Pero voy demasiado rápido, todavía no llegamos a ese punto. Antes de eso sucedieron muchas cosas.

Antes de continuar hay algo que deben saber: nunca fui una niña buena.

Nunca fui obediente ni dócil como su madre. A ella le encantaban los elogios, y los ojitos le brillaban cuando le decían que había hecho algo bien. Era delicada y agradable, en tanto que yo era la torpe, flaca e incómoda hermana mayor. El cabello de Olivia brillaba como cobre lustroso; el mío era ondulado y oscuro. Su piel era blanca como la leche; la mía estaba manchada de pecas, pero, por supuesto, el que una chica tenga la piel llena de manchitas no la hace mala en sí. Eso va mucho más allá: eso se lleva en la sangre. Algunas personas simplemente nacimos torcidas.

Su madre les debe haber dicho que nunca tuvimos una relación cercana. Que no nos parecíamos en nada. No quería ni acordarse de mí, en especial luego de los rumores y, por supuesto, después del juicio.

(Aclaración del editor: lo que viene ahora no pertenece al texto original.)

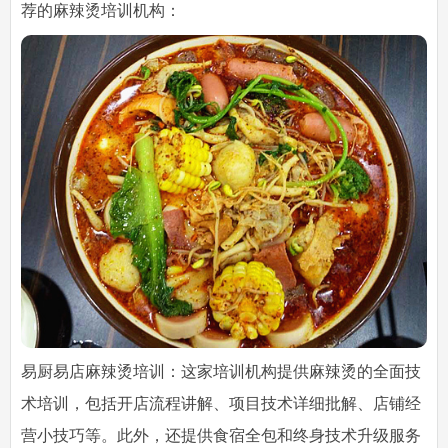
荐的麻辣烫培训机构：
易厨易店麻辣烫培训：这家培训机构提供麻辣烫的全面技
术培训，包括开店流程讲解、项目技术详细批解、店铺经
营小技巧等。此外，还提供食宿全包和终身技术升级服务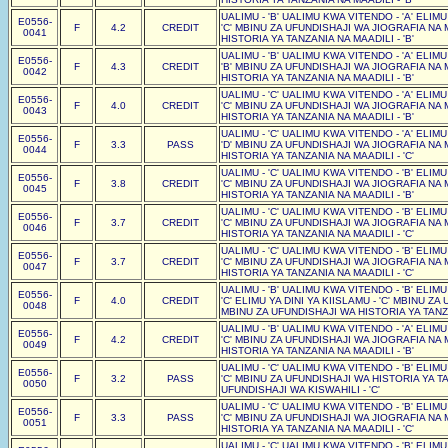
UALIMU - 'B' UALIMU KWA VITENDO - 'A' ELIM
E0556-
F
4.2
CREDIT
'C' MBINU ZA UFUNDISHAJI WA JIOGRAFIA NA 
0041
HISTORIA YA TANZANIA NA MAADILI - 'B'
UALIMU - 'B' UALIMU KWA VITENDO - 'A' ELIM
E0556-
F
4.3
CREDIT
'B' MBINU ZA UFUNDISHAJI WA JIOGRAFIA NA 
0042
HISTORIA YA TANZANIA NA MAADILI - 'B'
UALIMU - 'C' UALIMU KWA VITENDO - 'A' ELIM
E0556-
F
4.0
CREDIT
'C' MBINU ZA UFUNDISHAJI WA JIOGRAFIA NA 
0043
HISTORIA YA TANZANIA NA MAADILI - 'B'
UALIMU - 'C' UALIMU KWA VITENDO - 'A' ELIM
E0556-
F
3.3
PASS
'D' MBINU ZA UFUNDISHAJI WA JIOGRAFIA NA 
0044
HISTORIA YA TANZANIA NA MAADILI - 'C'
UALIMU - 'C' UALIMU KWA VITENDO - 'B' ELIM
E0556-
F
3.8
CREDIT
'C' MBINU ZA UFUNDISHAJI WA JIOGRAFIA NA 
0045
HISTORIA YA TANZANIA NA MAADILI - 'B'
UALIMU - 'C' UALIMU KWA VITENDO - 'B' ELIM
E0556-
F
3.7
CREDIT
'C' MBINU ZA UFUNDISHAJI WA JIOGRAFIA NA 
0046
HISTORIA YA TANZANIA NA MAADILI - 'C'
UALIMU - 'C' UALIMU KWA VITENDO - 'B' ELIM
E0556-
F
3.7
CREDIT
'C' MBINU ZA UFUNDISHAJI WA JIOGRAFIA NA 
0047
HISTORIA YA TANZANIA NA MAADILI - 'C'
UALIMU - 'B' UALIMU KWA VITENDO - 'B' ELIM
E0556-
F
4.0
CREDIT
'C' ELIMU YA DINI YA KIISLAMU - 'C' MBINU Z
0048
MBINU ZA UFUNDISHAJI WA HISTORIA YA TANZA
UALIMU - 'B' UALIMU KWA VITENDO - 'A' ELIM
E0556-
F
4.2
CREDIT
'C' MBINU ZA UFUNDISHAJI WA JIOGRAFIA NA 
0049
HISTORIA YA TANZANIA NA MAADILI - 'B'
UALIMU - 'C' UALIMU KWA VITENDO - 'B' ELIM
E0556-
F
3.2
PASS
'C' MBINU ZA UFUNDISHAJI WA HISTORIA YA TA
0050
UFUNDISHAJI WA KISWAHILI - 'C'
UALIMU - 'C' UALIMU KWA VITENDO - 'B' ELIM
E0556-
F
3.3
PASS
'C' MBINU ZA UFUNDISHAJI WA JIOGRAFIA NA 
0051
HISTORIA YA TANZANIA NA MAADILI - 'C'
UALIMU - 'C' UALIMU KWA VITENDO - 'B' ELIM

Aunque yo lo recuerdo de manera diferente. Recuerdo las vacaciones de verano que pasamos junto al mar, luciendo sobre el pecho nuestros dijes dorados en forma de anclas. Nos recuerdo mirando a través del agua cristalina en pozos poco profundos, persiguiendo cangrejos y recogiendo conchitas marinas. Recuerdo la sensación de la arena entre los dedos de los pies y el sabor dulce del helado derritiéndose en mi lengua. Recuerdo un pastel en el vestíbulo, rebosante de frutas incrustadas. Mientras tanto, el sol se ponía ante nosotras, sangrando una luz dorada que transformaba sus cabellos en un río cobrizo y convertía su piel lechosa en un tono más oscuro y suave.

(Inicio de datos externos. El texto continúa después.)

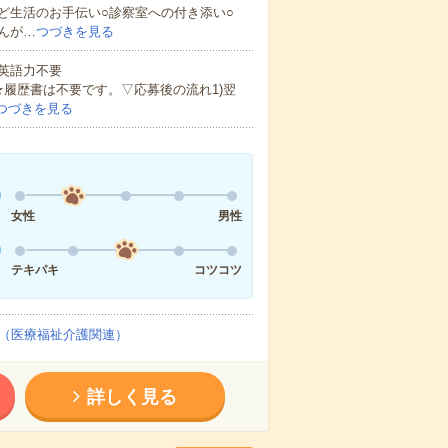
ど生活のお手伝い○診察室への付き添い○
んが…
つづきを見る
 英語力不要
★履歴書は不要です。▽応募後の流れ1)翌
つづきを見る
女性
男性
テキパキ
コツコツ
（医療福祉介護関連）
詳しく見る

En mis recuerdos también están las muñecas de piel pálida y cabello negro que recibimos una mañana de Navidad, la casita que les construimos debajo de la mesa usando los manteles del comedor como si fueran paredes blancas, hueveras en vez de cálices y almohadas de seda que harían las veces de tronos. Estábamos jugando a que las muñecas eran dos princesas medievales, así que juntamos rosas del jardín y con los tallos espinosos formamos coronas, con las que adornamos sus cabellos; y nuestro hermano, Ferdinand, llevó su grabadora y la hizo sonar con entusiasmo, e incluso con cierta fascinación, para darles serenata.

Recuerdo que reímos juntas, como hermanas, eso y otras cosas.

Olivia seguro les habrá dicho que eso nunca pasó.

Quizá ya lo olvidó.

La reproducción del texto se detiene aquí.